If a record holds a picture, drop the picture and repeat everything else word for word.

INFORMATION>
+ + + + +

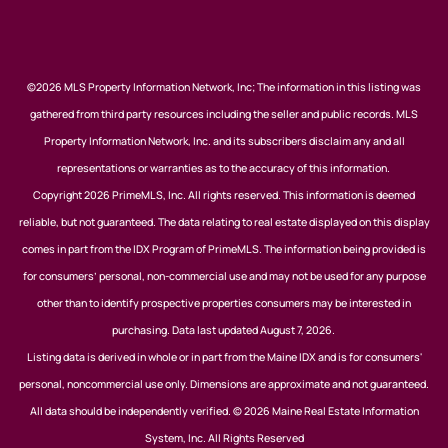
©2026 MLS Property Information Network, Inc; The information in this listing was
gathered from third party resources including the seller and public records. MLS
Property Information Network, Inc. and its subscribers disclaim any and all
representations or warranties as to the accuracy of this information.
Copyright 2026 PrimeMLS, Inc. All rights reserved. This information is deemed
reliable, but not guaranteed. The data relating to real estate displayed on this display
comes in part from the IDX Program of PrimeMLS. The information being provided is
for consumers’ personal, non-commercial use and may not be used for any purpose
other than to identify prospective properties consumers may be interested in
purchasing. Data last updated August 7, 2026.
Listing data is derived in whole or in part from the Maine IDX and is for consumers'
personal, noncommercial use only. Dimensions are approximate and not guaranteed.
All data should be independently verified. © 2026 Maine Real Estate Information
System, Inc. All Rights Reserved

+ + + + +

SOLUTION TO THIS EXERCISE>
©2026 MLS Property Information Network, Inc; The information in this listing was
gathered from third party resources including the seller and public records. MLS
Property Information Network, Inc. and its subscribers disclaim any and all
representations or warranties as to the accuracy of this information.
Copyright 2026 PrimeMLS, Inc. All rights reserved. This information is deemed
reliable, but not guaranteed. The data relating to real estate displayed on this display
comes in part from the IDX Program of PrimeMLS. The information being provided is
for consumers’ personal, non-commercial use and may not be used for any purpose
other than to identify prospective properties consumers may be interested in
purchasing. Data last updated August 7, 2026.
Listing data is derived in whole or in part from the Maine IDX and is for consumers'
personal, noncommercial use only. Dimensions are approximate and not guaranteed.
All data should be independently verified. © 2026 Maine Real Estate Information
System, Inc. All Rights Reserved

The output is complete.